Note that the word depictions figures prominently in the objective. It is a travesty that discussions about cruelty in film usually are derailed by the largely unrelated assertion that no animals really were hurt (true only in some films, dependent upon many factors), and that all this concern is just over a simulation. Not the point, whether true or false. We do not smugly dismiss depictions of five-year-olds being raped because those scenes are only simulations. No, we are appalled that such images are even staged, and we are appropriately horrified that the notion now has been planted into the minds of the weak and cruel.


Depictions of violence or harm to animals are assessed in keeping with our dominant culture, with physical abuse, harmful neglect, and similar mistreatment serving as a base line. This blog does not address extended issues of animal welfare, and as such does not identify scenes of people eating meat or mules pulling plows. The goal is to itemize images that might cause a disturbance in a compassionate household.

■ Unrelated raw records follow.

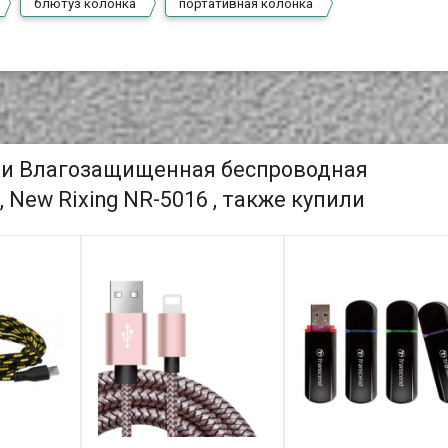
блютуз колонка
портативная колонка
ли Влагозащищенная беспроводная
 New Rixing NR-5016 , также купили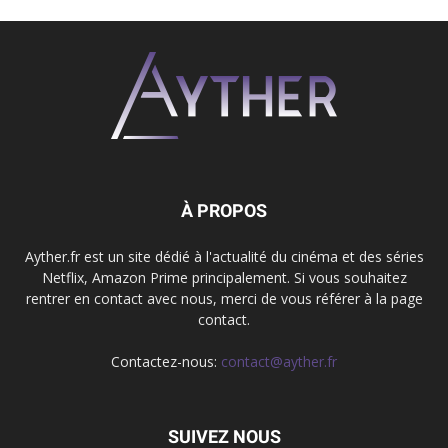
À PROPOS
Ayther.fr est un site dédié à l'actualité du cinéma et des séries
Netflix, Amazon Prime principalement. Si vous souhaitez
rentrer en contact avec nous, merci de vous référer à la page
contact.
Contactez-nous:
contact@ayther.fr
SUIVEZ NOUS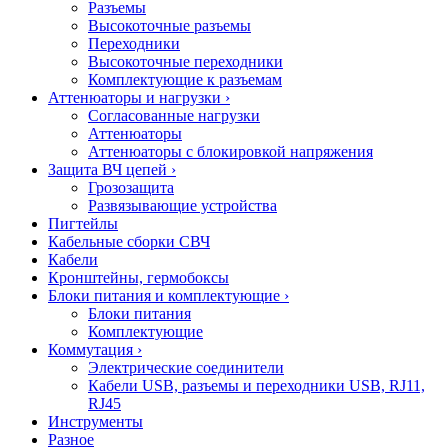
Разъемы
Высокоточные разъемы
Переходники
Высокоточные переходники
Комплектующие к разъемам
Аттенюаторы и нагрузки
›
Согласованные нагрузки
Аттенюаторы
Аттенюаторы с блокировкой напряжения
Защита ВЧ цепей
›
Грозозащита
Развязывающие устройства
Пигтейлы
Кабельные сборки СВЧ
Кабели
Кронштейны, гермобоксы
Блоки питания и комплектующие
›
Блоки питания
Комплектующие
Коммутация
›
Электрические соединители
Кабели USB, разъемы и переходники USB, RJ11,
RJ45
Инструменты
Разное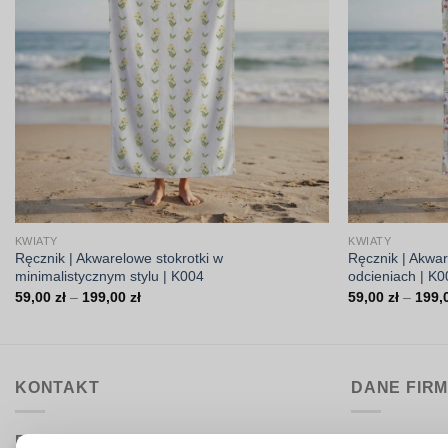
KWIATY
KWIATY
Ręcznik | Akwarelowe stokrotki w
Ręcznik | Akwa
minimalistycznym stylu | K004
odcieniach | K
Zakres
59,00
zł
–
199,00
zł
59,00
zł
–
199,
cen:
od
59,00 zł
do
199,00 zł
KONTAKT
DANE FIR
Biuro obsługi:
DrukarniaTka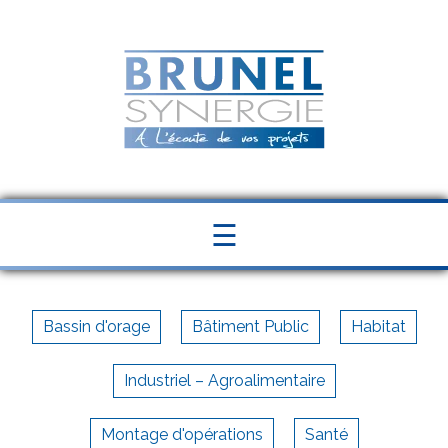
Panneau de gestion des cookies
☰
Bassin d'orage
Bâtiment Public
Habitat
Industriel – Agroalimentaire
Montage d'opérations
Santé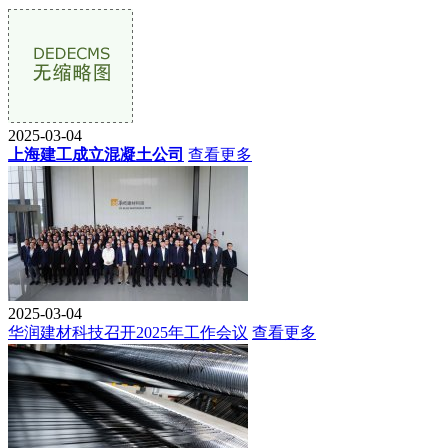
2025-03-04
上海建工成立混凝土公司
查看更多
2025-03-04
华润建材科技召开2025年工作会议
查看更多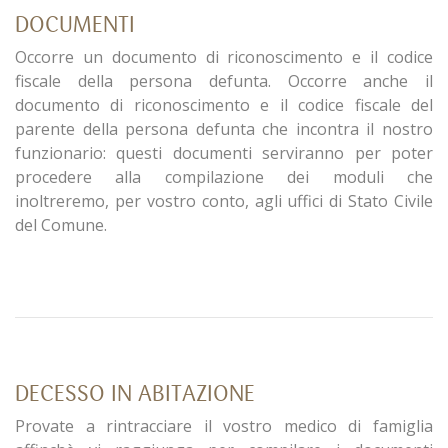
DOCUMENTI
Occorre un documento di riconoscimento e il codice
fiscale della persona defunta. Occorre anche il
documento di riconoscimento e il codice fiscale del
parente della persona defunta che incontra il nostro
funzionario: questi documenti serviranno per poter
procedere alla compilazione dei moduli che
inoltreremo, per vostro conto, agli uffici di Stato Civile
del Comune.
DECESSO IN ABITAZIONE
Provate a rintracciare il vostro medico di famiglia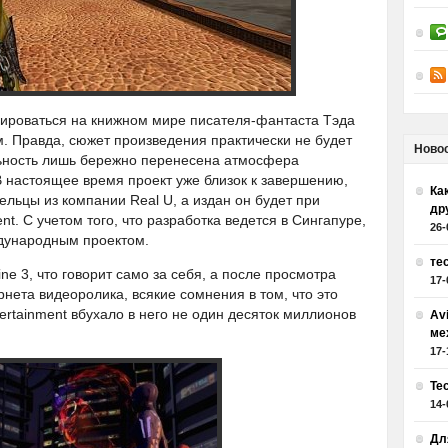
ироваться на книжном мире писателя-фантаста Тэда
 Правда, сюжет произведения практически не будет
Ново
альность лишь бережно перенесена атмосфера
В настоящее время проект уже близок к завершению,
Как
льцы из компании Real U, а издан он будет при
др
nt. С учетом того, что разработка ведется в Сингапуре,
26-
ждународным проектом.
те
ne 3, что говорит само за себя, а после просмотра
17-
нета видеоролика, всякие сомнения в том, что это
tertainment вбухало в него не один десяток миллионов
Av
ме
17-
Те
14-
Дл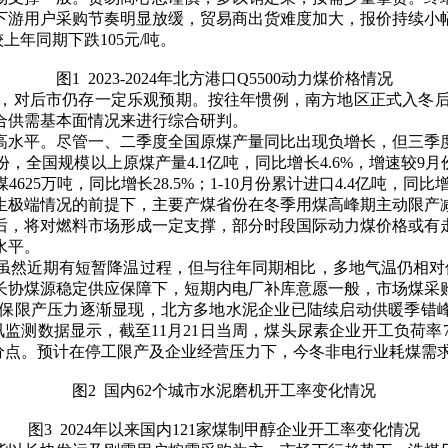
用户采购节奏明显放缓，贸易商出货难度加大，报价持续小幅下
较上年同期下跌105元/吨。
图1 2023-2024年北方港口Q5500动力煤价格情况
对后市仍存一定乐观预期。按往年惯例，南方地区正式入冬后
合供需基本面情况来进行综合研判。
水平。尽管一、二季度全国原煤产量同比出现负增长，但三季度
国规模以上原煤产量4.1亿吨，同比增长4.6%，增速较9月份加
25万吨，同比增长28.5%；1-10月份累计进口4.4亿吨，同比增长
极端情况的前提下，主要产煤省份在冬季用煤高峰期主动限产减
后，将对燃料市场形成一定支撑，部分时段国际动力煤价格或有
水平。
然近期有短暂降温过程，但与往年同期相比，多地气温仍相对偏
及长协煤源稳定供应保障下，短期内电厂补库意愿一般，市场煤采
产压力逐渐显现，北方多地水泥企业已陆续启动供暖季错峰生
测数据显示，截至11月21日当周，煤头尿素企业开工负荷率79.6
6个百分点。预计在停工限产及企业经营压力下，今冬非电行业耗煤
图2 国内62个城市水泥磨机开工率变化情况
图3 2024年以来国内121家煤制甲醇企业开工率变化情况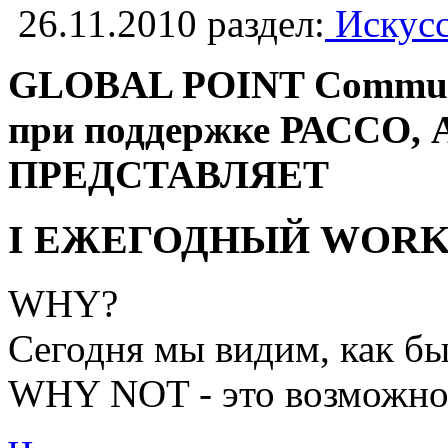
26.11.2010
раздел:
Искусс
GLOBAL POINT Communi
при поддержке РАССО, 
ПРЕДСТАВЛЯЕТ
I ЕЖЕГОДНЫЙ WORKS
WHY?
Сегодня мы видим, как бы
WHY NOT - это возможнос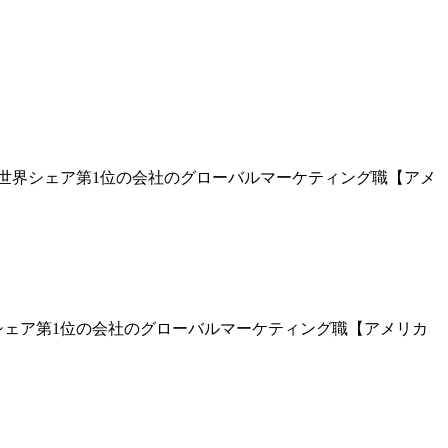
世界シェア第1位の会社のグローバルマーケティング職【アメ
シェア第1位の会社のグローバルマーケティング職【アメリカ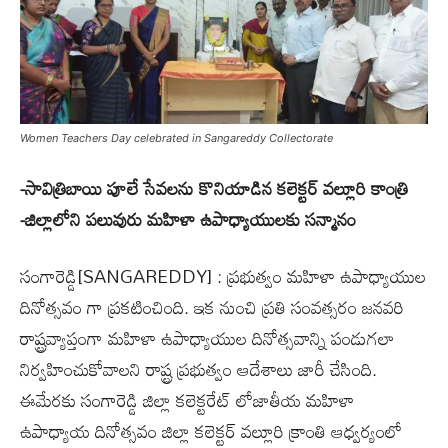
Women Teachers Day celebrated in Sangareddy Collectorate
-సావిత్రిబాయి పూలే సేవ‌ల‌ను కొనియాడిన క‌లెక్ట‌ర్ వ‌ల్లూరి కాంత్రి
-జిల్లాలోని ప‌లువురు మహిళా ఉపాధ్యాయులకు స‌న్మానం
సంగారెడ్డి[SANGAREDDY] : ప్రభుత్వం మహిళా ఉపాధ్యాయుల
దినోత్సవం గా ప్రకటించింది. ఇక నుంచి ప్రతి సంవత్సరం జ‌న‌వ‌రి
రాష్ట్రవ్యాప్తంగా మహిళా ఉపాధ్యాయుల దినోత్సవాన్ని పండుగలా
నిర్వహించుకోవాలని రాష్ట్ర ప్రభుత్వం ఆదేశాలు జారీ చేసింది.
ఈమేర‌కు సంగారెడ్డి జిల్లా కలెక్టరేట్ లోజాతీయ మహిళా
ఉపాధ్యాయ దినోత్సవం జిల్లా కలెక్టర్ వ‌ల్లూరి క్రాంతి ఆధ్వర్యంలో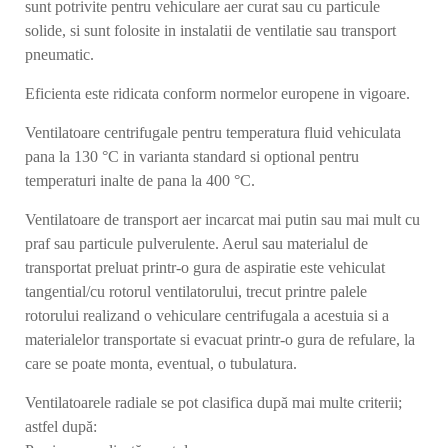
sunt potrivite pentru vehiculare aer curat sau cu particule
solide, si sunt folosite in instalatii de ventilatie sau transport
pneumatic.
Eficienta este ridicata conform normelor europene in vigoare.
Ventilatoare centrifugale pentru temperatura fluid vehiculata
pana la 130 °C in varianta standard si optional pentru
temperaturi inalte de pana la 400 °C.
Ventilatoare de transport aer incarcat mai putin sau mai mult cu
praf sau particule pulverulente. Aerul sau materialul de
transportat preluat printr-o gura de aspiratie este vehiculat
tangential/cu rotorul ventilatorului, trecut printre palele
rotorului realizand o vehiculare centrifugala a acestuia si a
materialelor transportate si evacuat printr-o gura de refulare, la
care se poate monta, eventual, o tubulatura.
Ventilatoarele radiale se pot clasifica după mai multe criterii;
astfel după: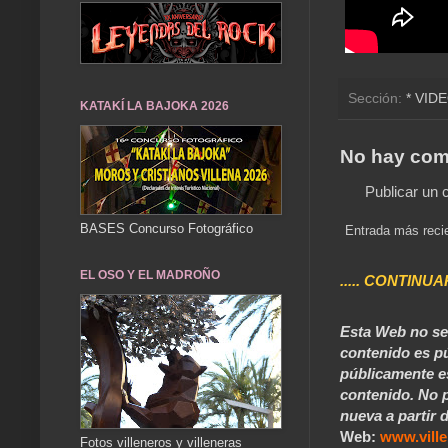
Sección:
* VID
KATAKÍ LA BAJOKA 2026
No hay com
Publicar un 
BASES Concurso Fotográfico
Entrada más reci
EL OSO Y EL MADROÑO
..... CONTINUA
Esta Web no se 
contenido es pú
públicamente e
contenido. No p
nueva a partir d
Web:
www.vill
Fotos villeneros y villeneras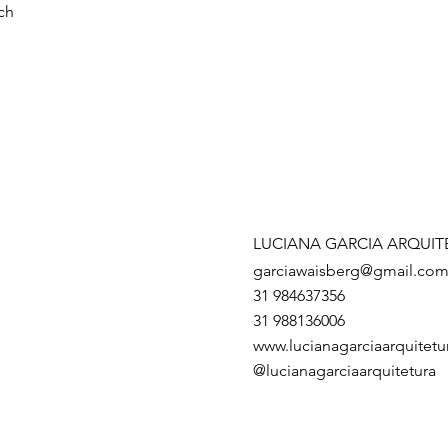
ch
LUCIANA GARCIA ARQUIT
garciawaisberg@gmail.co
31 984637356
31 988136006
www.lucianagarciaarquitet
@lucianagarciaarquitetura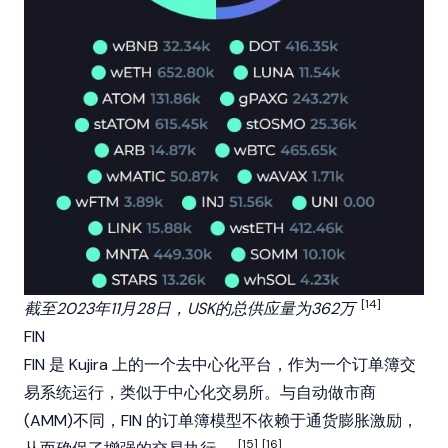
[14]
截至2023年11月28日，USK的总供应量为362万
FIN
FIN 是 Kujira 上的一个去中心化平台，作为一个订单簿交
易系统运行，类似于
中心化交易所
。与
自动做市商
(AMM)
不同，FIN 的订单簿模型不依赖于通货膨胀激励，
[15]
[16]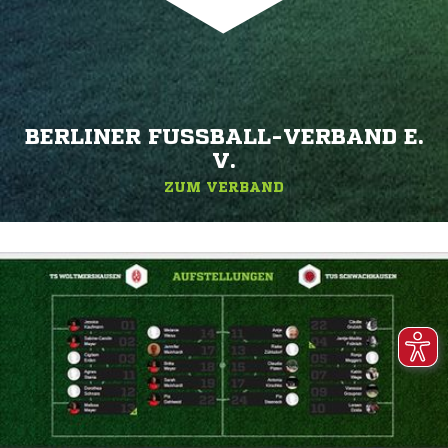
BERLINER FUSSBALL-VERBAND E. V
.
ZUM VERBAND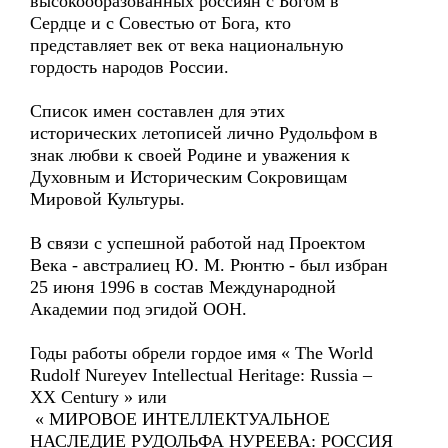
высокообразованных россиян с Богом в
Сердце и с Совестью от Бога, кто
представляет век от века национальную
гордость народов России.
Список имен составлен для этих
исторических летописей лично Рудольфом в
знак любви к своей Родине и уважения к
Духовным и Историческим Сокровищам
Мировой Культуры.
В связи с успешной работой над Проектом
Века - австралиец Ю. М. Рюнтю - был избран
25 июня 1996 в состав Международной
Академии под эгидой ООН.
Годы работы обрели гордое имя « The World
Rudolf Nureyev Intellectual Heritage: Russia –
XX Century » или
« МИРОВОЕ ИНТЕЛЛЕКТУАЛЬНОЕ
НАСЛЕДИЕ РУДОЛЬФА НУРЕЕВА: РОССИЯ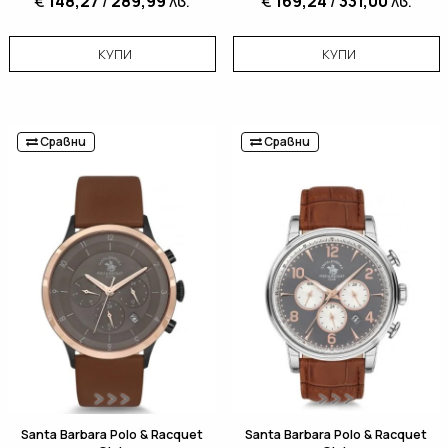
€
148,27
/
289,99
лв.
€
169,24
/
331,00
лв.
КУПИ
КУПИ
Сравни
Сравни
Santa Barbara Polo & Racquet
Santa Barbara Polo & Racquet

These notes provide a heads-up but do not necessarily discourage watching a film because of depicted cruelty. Consuming a piece of art does not make you a supporter of the ideas presented. Your ethical self is created by your public rhetoric and your private actions, not by your willingness to sit through a filmed act of violence.

The Naked Zoo

The Naked Zoo. William Grefé, 1970.

😸

Edition screened: In Arrow Blu-ray box set He Came from the Swamp: The William Grefé Collection, released 2020. English language. Runtime of Director’s cut approximately 92 minutes; “Barry Mahon” cut is approximately 87 minutes.


Summary: No animals or references to animals in either version of the film.


The disk includes an alternate cut of The Naked Zoo despite director Grefé’s disgust with that version. The so-called “Barry Mahon” cut includes a dopey topless scene that is as unnecessary as it is uninteresting, but also features Canned Heat performing “One Kind Favor” in its entirety, live in the protagonist’s small house! This party scene in the Director’s Cut just has records playing and some goofy conga drum slapping. The Canned Heat number, right around the 57 minute mark in the Barry Mahon cut, is very good, especially Blind Owl’s charisma and restrained guitar playing.


Even the Director’s Cut of The Naked Zoo is better than the other films in this set. The “Barry Mahon” version rearranges shots slightly without hurting the story, adds the excellent Canned Heat performance, and still trims 5 minutes off the runtime by omitting some pointless scenes. I’d say Barry Mahon is the man. 


A 1961 Gottlieb Flying Circus is seen several times in the writer’s house, usually blurry and indistinct but finally clear at 56:14 in the Director’s cut.